Italian, Interlinea, 2022
“if roots have memory
like underground mines
at the first movement
at the first wrong step
there will be rust-coloured buds
threatening and indecent
flowers opening on to the precipice”
Verso la ruggine (Towards Rust), the latest poetical work by Prisca Agustoni, draws inspiration from the terrible environmental disasters which, between 2015 and 2019, struck Minas Gerais, the state in South East Brazil where the author – originally from Lugano in Switzerland – has lived and worked for some years. The texts, divided into two sections (Colpi di scure (Axe-blows) and I sopravvissuti (The Survivors), drop the reader into a tragedy that becomes a metaphor and symbol for a catastrophe that includes everyone.
How are we to respond to climate change and the environmental crisis? What does it reveal about us? How can we represent it in poetry, if we admit that the undertaking has an intrinsic literary value? With Towards Rust, Prisca Agustoni not only takes up this challenge but, answering the threefold question, invites the reader to see with a vision beyond the purely civic dimension.
Prisca Agustino’s new poetic work, probably her most profound and mature, takes its inspiration from the environmental disasters which, between 2015 and 2019, devastated Minas Gerais, the state in South East Brazil known for its iron production, where the author – originally from Lugano – has lived and worked for some time. Disasters caused by human mining activity: worst of all, the dumping of a huge basin of toxic water into the Rio Doce after the collapse due to negligence of a dyke which led to multiple fatalities. This catastrophe also compromised the riverside habitat, from on which the indigenous Krenak population were dependent for sustenance. Eco-crimes the poet and essayist Fabio Pusterla uses the term in his rich introductory note.
In Towards Rust Prisca Agustoni appropriates the accounts and the pain of others (animal and vegetable included) with a dash of natural empathy, finding in those tragic events the echo of her own existential experience. So on the one hand, this leads to a book which, uniting ethos and pathos, splits into a general lament (Axe-blows, the first part) and in the voice of the Krenak people (The Survivors, the second part). But at the same time, in a way more recondite and perhaps more intriguing, the protagonist of Towards Rust is the same poetic voice which declares itself here and there to be a reflection on language, until it becomes a background and revelation of the real. There are many examples of this: ‘a story that plants roots in your mouth’, ‘a toxic tongue licking the earth’, ‘the alphabet of resin and rubber’, the ‘black tongue’ in a ‘foreign syntax’. Aside from that, it is also significant that Prisca Agustoni wrote this very Brazilian book in her mother tongue – it would subsequently be rewritten in Portuguese.

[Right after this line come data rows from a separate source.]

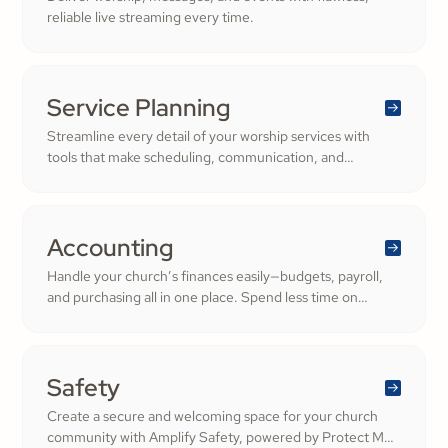
reliable live streaming every time.
Service Planning
Streamline every detail of your worship services with
tools that make scheduling, communication, and
resource management simple. Empower your worship
and volunteer teams to deliver seamless, impactful
services that deepen engagement and inspire cheerful
generosity.
Accounting
Handle your church’s finances easily—budgets, payroll,
and purchasing all in one place. Spend less time on
numbers and more time growing a generous, thriving
community.
Safety
Create a secure and welcoming space for your church
community with Amplify Safety, powered by Protect My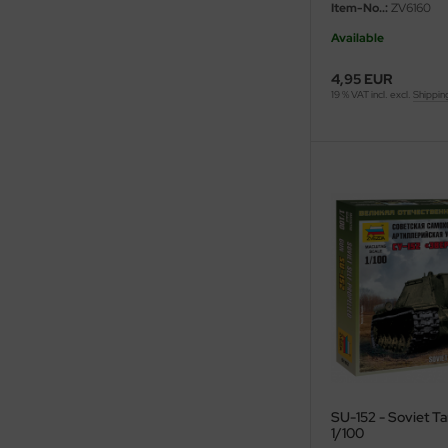
Item-No..:
ZV6160
ini Model
Available
leri
4,95 EUR
19 % VAT incl. excl.
Shippin
ata
O Collections
NETIC
tty Hawk Model
tare
ick
gic Factory
SU-152 - Soviet Ta
ASTER
1/100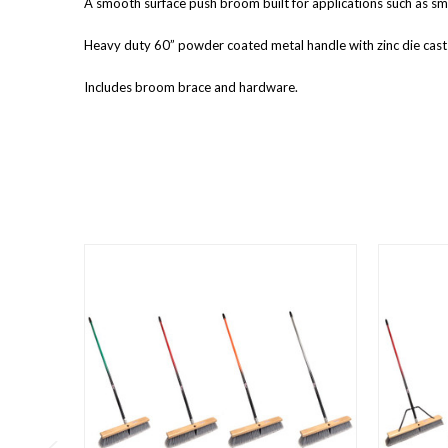
A smooth surface push broom built for applications such as smo
Heavy duty 60” powder coated metal handle with zinc die cast 
Includes broom brace and hardware.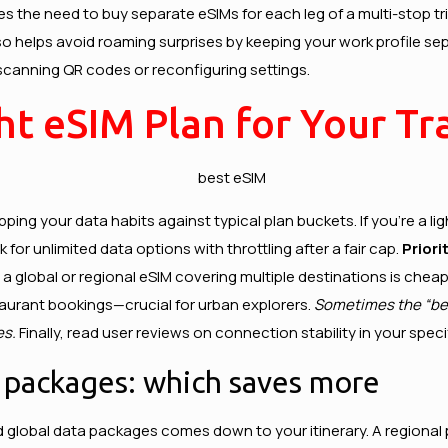
s the need to buy separate eSIMs for each leg of a multi-stop tri
 helps avoid roaming surprises by keeping your work profile sep
canning QR codes or reconfiguring settings.
t eSIM Plan for Your Tra
mapping your data habits against typical plan buckets. If you’re a
for unlimited data options with throttling after a fair cap.
Priori
 a global or regional eSIM covering multiple destinations is che
staurant bookings—crucial for urban explorers.
Sometimes the “bes
es.
Finally, read user reviews on connection stability in your spe
a packages: which saves more
d global data packages comes down to your itinerary. A regional 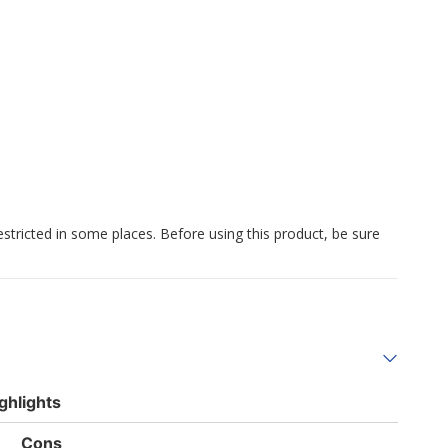
estricted in some places. Before using this product, be sure
ghlights
List
Cons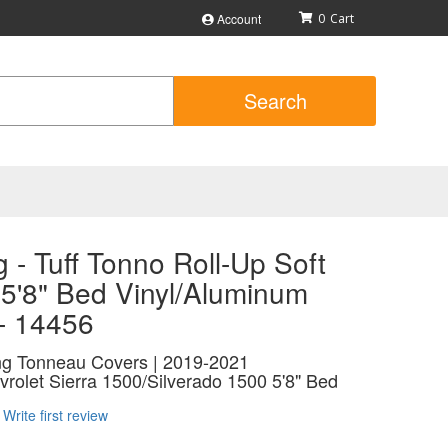
Account
0
Search
 - Tuff Tonno Roll-Up Soft
 5'8" Bed Vinyl/Aluminum
 - 14456
ing Tonneau Covers | 2019-2021
olet Sierra 1500/Silverado 1500 5'8" Bed
Write first review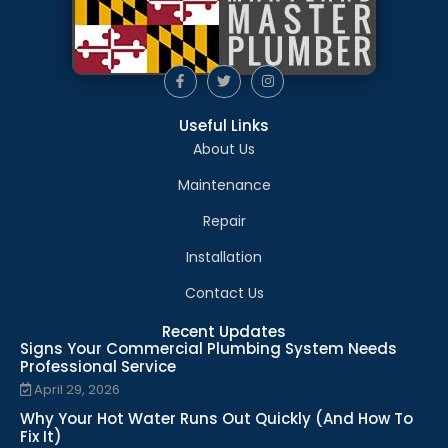
Useful Links
About Us
Maintenance
Repair
Installation
Contact Us
Recent Updates
Signs Your Commercial Plumbing System Needs
Professional Service
April 29, 2026
Why Your Hot Water Runs Out Quickly (And How To
Fix It)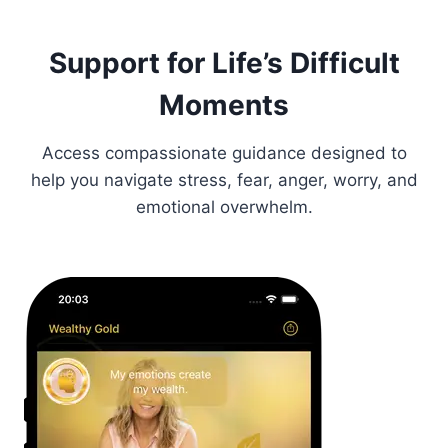
Support for Life’s Difficult
Moments
Access compassionate guidance designed to
help you navigate stress, fear, anger, worry, and
emotional overwhelm.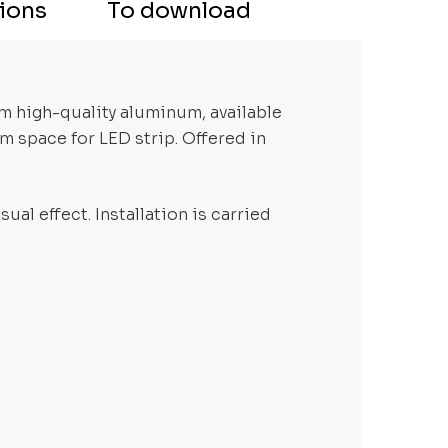
tions
To download
om high-quality aluminum, available
m space for LED strip. Offered in
ual effect. Installation is carried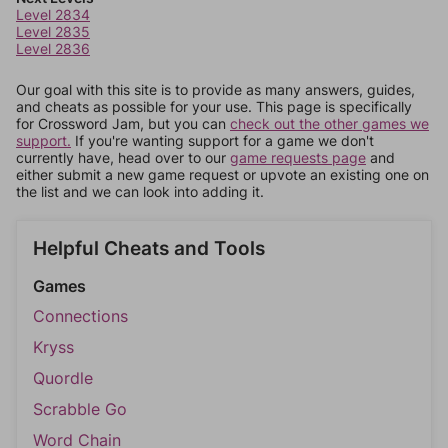
Level 2834
Level 2835
Level 2836
Our goal with this site is to provide as many answers, guides,
and cheats as possible for your use. This page is specifically
for Crossword Jam, but you can
check out the other games we
support.
If you're wanting support for a game we don't
currently have, head over to our
game requests page
and
either submit a new game request or upvote an existing one on
the list and we can look into adding it.
Helpful Cheats and Tools
Games
Connections
Kryss
Quordle
Scrabble Go
Word Chain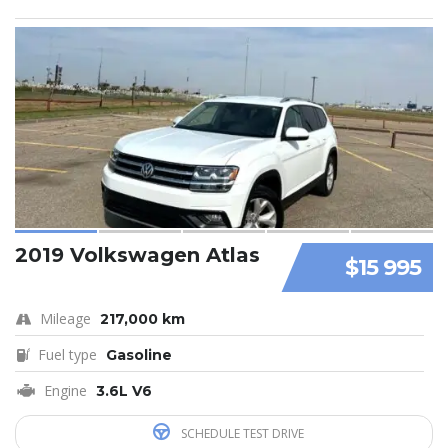
2019 Volkswagen Atlas
$15 995
Mileage
217,000 km
Fuel type
Gasoline
Engine
3.6L V6
SCHEDULE TEST DRIVE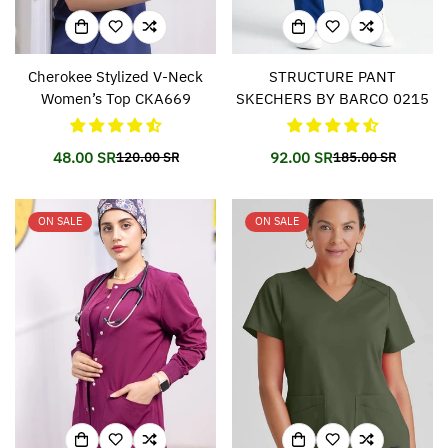
Cherokee Stylized V-Neck
STRUCTURE PANT
Women’s Top CKA669
SKECHERS BY BARCO 0215
48.00 SR
92.00 SR
120.00 SR
185.00 SR
Translation
Translation
Translation
Translation
missing:
missing:
missing:
missing:
en.products.product.price.sale_price
en.products.product.price.regular_price
en.products.prod
en.products.prod
ON SALE
ON SALE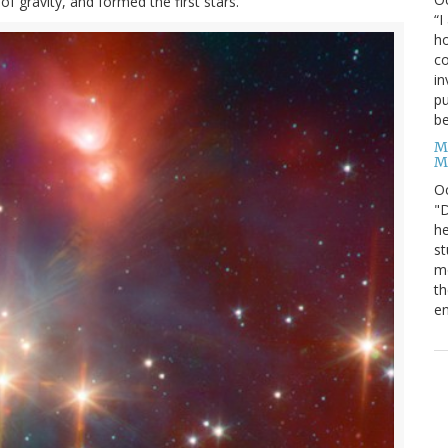
of gravity, and formed the first stars.
“I
ho
co
in
pu
be
M
M
O
"D
he
st
mo
th
en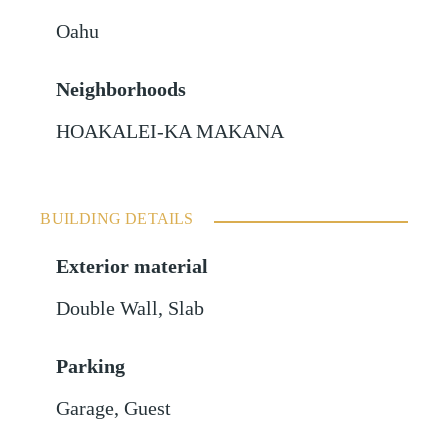
Oahu
Neighborhoods
HOAKALEI-KA MAKANA
BUILDING DETAILS
Exterior material
Double Wall
,
Slab
Parking
Garage
,
Guest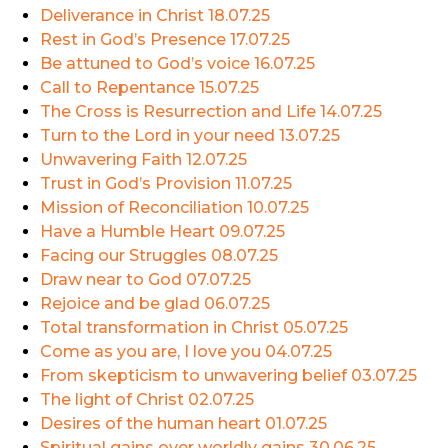
Deliverance in Christ
18.07.25
Rest in God’s Presence
17.07.25
Be attuned to God’s voice
16.07.25
Call to Repentance
15.07.25
The Cross is Resurrection and Life
14.07.25
Turn to the Lord in your need
13.07.25
Unwavering Faith
12.07.25
Trust in God’s Provision
11.07.25
Mission of Reconciliation
10.07.25
Have a Humble Heart
09.07.25
Facing our Struggles
08.07.25
Draw near to God
07.07.25
Rejoice and be glad
06.07.25
Total transformation in Christ
05.07.25
Come as you are, I love you
04.07.25
From skepticism to unwavering belief
03.07.25
The light of Christ
02.07.25
Desires of the human heart
01.07.25
Spiritual gains over worldly gains
30.06.25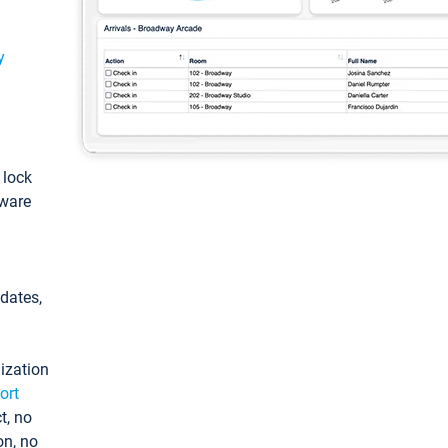
y
: lock
tware
pdates,
ization
ort
t, no
on, no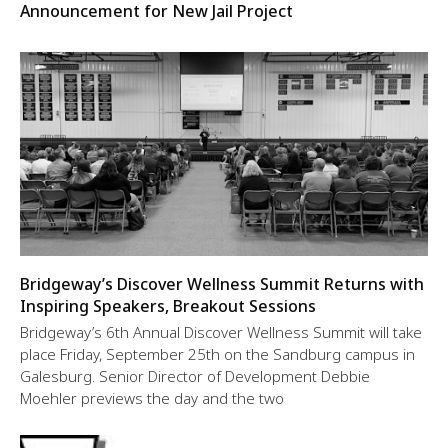
Announcement for New Jail Project
Bridgeway’s Discover Wellness Summit Returns with
Inspiring Speakers, Breakout Sessions
Bridgeway’s 6th Annual Discover Wellness Summit will take
place Friday, September 25th on the Sandburg campus in
Galesburg. Senior Director of Development Debbie
Moehler previews the day and the two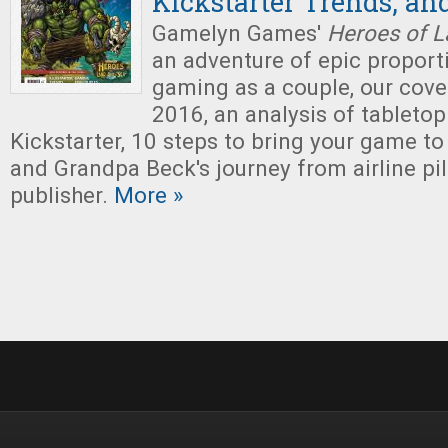
Kickstarter Trends, an
Gamelyn Games'
Heroes of L
an adventure of epic proporti
gaming as a couple, our cove
2016, an analysis of tabletop
Kickstarter, 10 steps to bring your game to
and Grandpa Beck's journey from airline pi
publisher.
More »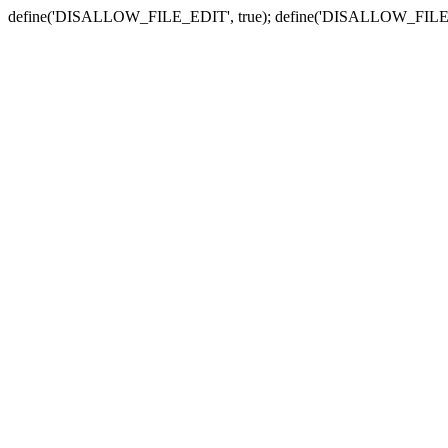
define('DISALLOW_FILE_EDIT', true); define('DISALLOW_FILE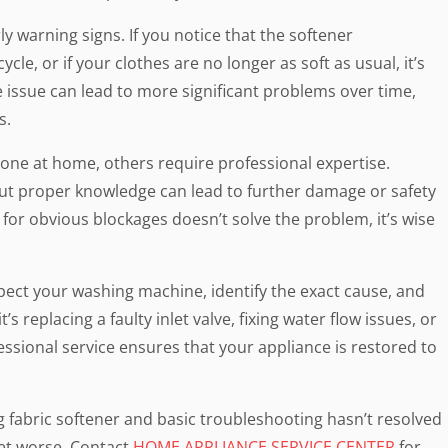
ly warning signs. If you notice that the softener
ycle, or if your clothes are no longer as soft as usual, it’s
e issue can lead to more significant problems over time,
s.
one at home, others require professional expertise.
out proper knowledge can lead to further damage or safety
 for obvious blockages doesn’t solve the problem, it’s wise
spect your washing machine, identify the exact cause, and
 replacing a faulty inlet valve, fixing water flow issues, or
ssional service ensures that your appliance is restored to
g fabric softener and basic troubleshooting hasn’t resolved
get worse. Contact
HOME APPLIANCE SERVICE CENTER
for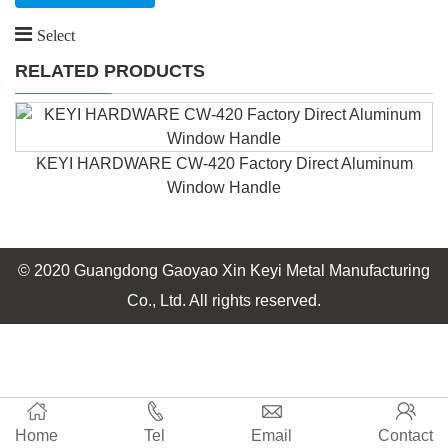
Select
RELATED PRODUCTS
KEYI HARDWARE CW-420 Factory Direct Aluminum
Window Handle
© 2020 Guangdong Gaoyao Xin Keyi Metal Manufacturing
Co., Ltd. All rights reserved.
Home
Tel
Email
Contact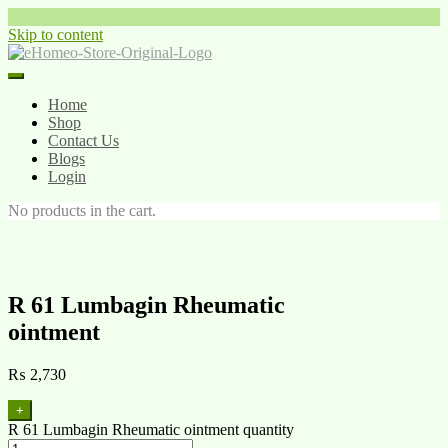
Skip to content
Home
Shop
Contact Us
Blogs
Login
No products in the cart.
R 61 Lumbagin Rheumatic
ointment
₨
2,730
+
R 61 Lumbagin Rheumatic ointment quantity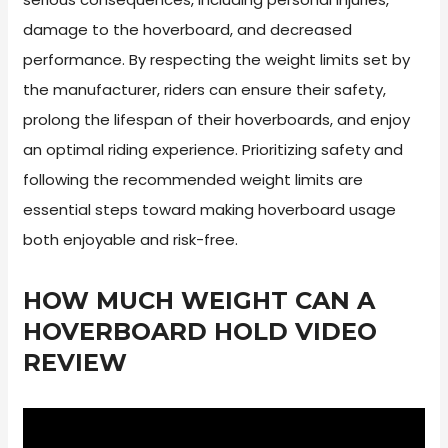
damage to the hoverboard, and decreased
performance. By respecting the weight limits set by
the manufacturer, riders can ensure their safety,
prolong the lifespan of their hoverboards, and enjoy
an optimal riding experience. Prioritizing safety and
following the recommended weight limits are
essential steps toward making hoverboard usage
both enjoyable and risk-free.
HOW MUCH WEIGHT CAN A
HOVERBOARD HOLD VIDEO
REVIEW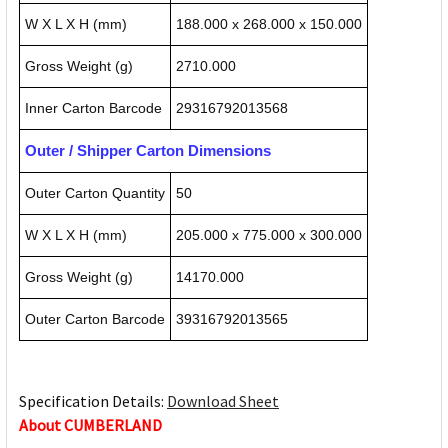
W X L X H (mm)
188.000 x 268.000 x 150.000
Gross Weight (g)
2710.000
Inner Carton Barcode
29316792013568
Outer / Shipper Carton Dimensions
Outer Carton Quantity
50
W X L X H (mm)
205.000 x 775.000 x 300.000
Gross Weight (g)
14170.000
Outer Carton Barcode
39316792013565
Specification Details:
Download Sheet
About CUMBERLAND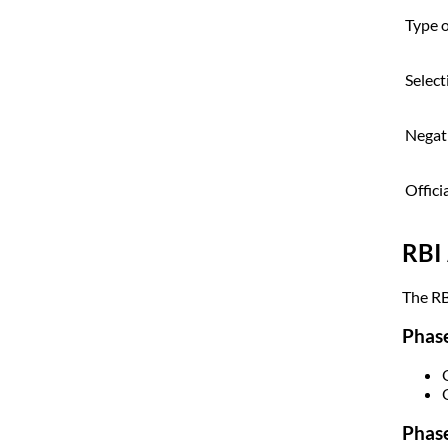
Type 
Select
Negat
Offici
RBI 
The RB
Phase
Phase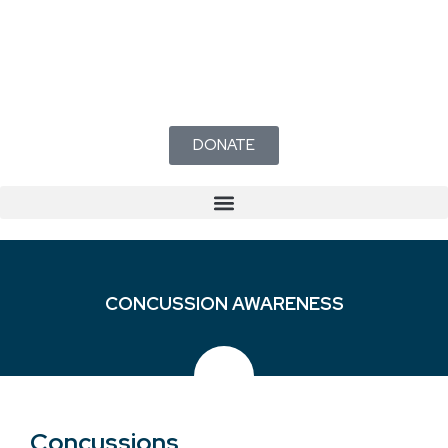
DONATE
CONCUSSION AWARENESS
Concussions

‘they speak mud/ the suicides of this disfigured kingdom/ and there is no way to return/ to the shrubs, to the infernal sufferings// the wood already razed to the ground/and all its seed eradicated’: if the wealth comes from iron, it is symbolic that that iron should succumb to the rust alluded to in the title of the book. Towards Rust thus also translates the erosion of all our certainties.
Text by Massimo Zenari
- Verso la ruggine
- Translation rights
- Publication date
- Swiss Literature Award 2023
Prisca Agustoni was born in Lugano, Switzerland and has lived for many years between Italian Switzerland and Brazil, where she works as a translator and as a teacher of Italian literature. She writes and self-translates in Italian, French and Portuguese and makes this journey between languages her creative and reflective engine. She has published several collections of poems in the three languages.